Adobo has become an iconic dish that represents Filipino food worldwide. It is always present and usually takes the top place in all the Filipino food list you can find.

There was even a movie called ‘American Adobo’  back in 2002. Which is not about Adobo really but about the lives of five Filipinos living in the USA.

They used the name of the dish as the title in the film as a symbol that reflects the clashing characters and their different struggles in life living abroad.

But despite the conflicts in their characters, in the end, everything ended up well, just like in cooking Adobo that is acidic (vinegar), salty (soy sauce), meaty and full of spices, all ingredients are thrown together to create such a unique and delicious dish.

Pork Adobo or Adobong Baboy

What is Adobo?

Adobo is a way of cooking meat (or vegetable) in a brine solution with vinegar, soy sauce, onions, and peppercorn. Dried bay leaves and garlic are usually added for extra flavor and fragrance.

It also refers to the popular Filipino dish that is cooked using this technique.

Different meat can be used for making this dish.
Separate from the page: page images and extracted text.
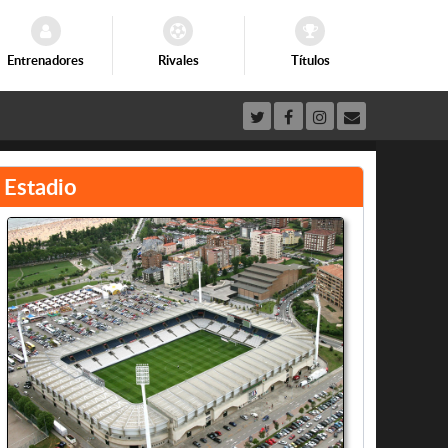
Entrenadores
Rivales
Títulos
Estadio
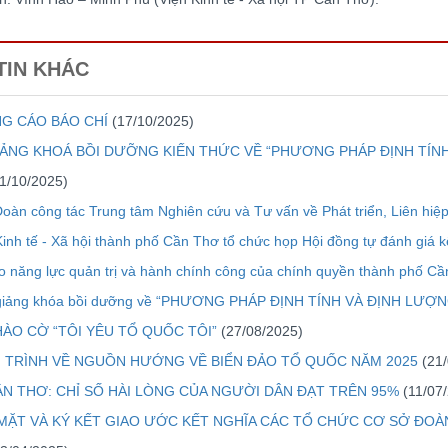
TIN KHÁC
G CÁO BÁO CHÍ
(17/10/2025)
IẢNG KHOÁ BỒI DƯỠNG KIẾN THỨC VỀ “PHƯƠNG PHÁP ĐỊNH TÍ
1/10/2025)
Đoàn công tác Trung tâm Nghiên cứu và Tư vấn về Phát triển, Liên hiệp
Kinh tế - Xã hội thành phố Cần Thơ tổ chức họp Hội đồng tự đánh giá k
o năng lực quản trị và hành chính công của chính quyền thành phố C
 giảng khóa bồi dưỡng về “PHƯƠNG PHÁP ĐỊNH TÍNH VÀ ĐỊNH L
HÀO CỜ “TÔI YÊU TỔ QUỐC TÔI”
(27/08/2025)
 TRÌNH VỀ NGUỒN HƯỚNG VỀ BIỂN ĐẢO TỔ QUỐC NĂM 2025
(21
ẦN THƠ: CHỈ SỐ HÀI LÒNG CỦA NGƯỜI DÂN ĐẠT TRÊN 95%
(11/07
MẶT VÀ KÝ KẾT GIAO ƯỚC KẾT NGHĨA CÁC TỔ CHỨC CƠ SỞ ĐOÀ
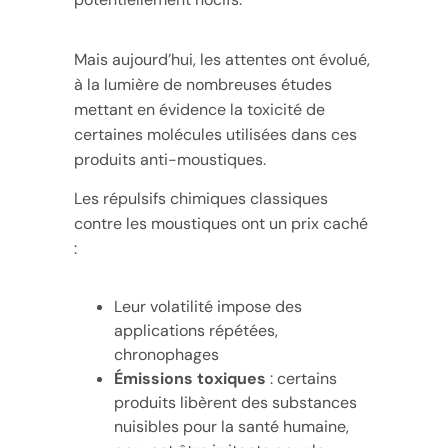
Mais aujourd’hui, les attentes ont évolué,
à la lumière de nombreuses études
mettant en évidence la toxicité de
certaines molécules utilisées dans ces
produits anti-moustiques.
Les répulsifs chimiques classiques
contre les moustiques ont un prix caché
:
Leur volatilité impose des
applications répétées,
chronophages
Émissions toxiques
: certains
produits libèrent des substances
nuisibles pour la santé humaine,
Most common is chicken (Adobong Manok) or Pork (Adobong Baboy). Vegetables like, snake beans, water spinach, and eggplant are also cooked in this manner. So are fishes and squid.

Ingredients for Pork Adobo

How to make Pork Adobo tastier

My pork Adobo recipe is done a bit different than the others.

However, you will also learn that a lot of them have different ways of cooking Adobo. Some people just boil it and prefers a thinner sauce. Others marinate it in the sauce before cooking it. I, on the other hand, do not marinate but cook it twice!

It is like braising but in reverse.

  1. Simmer the meat in the soy sauce-vinegar solution with onions, peppercorn and bay leaves, low and slow until it becomes fork tender. 
  2. Then separate the meat from the sauce and saute the meat in browned garlic.
  3. The sauce is, finally, added back and simmered until it is reduced to a caramelized sauce.

This is the way my Mama thought me and most of my titas (aunties) and cousins do it the same way.

Browning the garlic and adding it at the end makes the sauce richer with a fuller flavor.

How to cook Pork Adobo

Which cuts to use for pork Adobo

  • Pork belly -(Liempo) the more popular choice because it is the most flavorful cut because of the fats in it.
  • Pork shoulder – (Kasim) than pork belly. A tough cut with lots of fat and tissue that make it ideal for slow cooking.
  • Pork ham – (Pigue) If you want meatier and leaner meat that is also good for slow-cooking.
  • Pork hocks – (Pata) also great for making this pork Adobo recipe with a good combination of bones, skin, and meat flesh.

How to cook Adobong Baboy

Although it seems that Chicken Adobo is more popular on the international scene, you should also give the pork version a try. You can even mix them if you like. As a Filipino, I cannot say which one is more popular in the Philippines. I think both are equally loved as they are equally delicious. Adobo is Adobo, regardless of the meat you use. 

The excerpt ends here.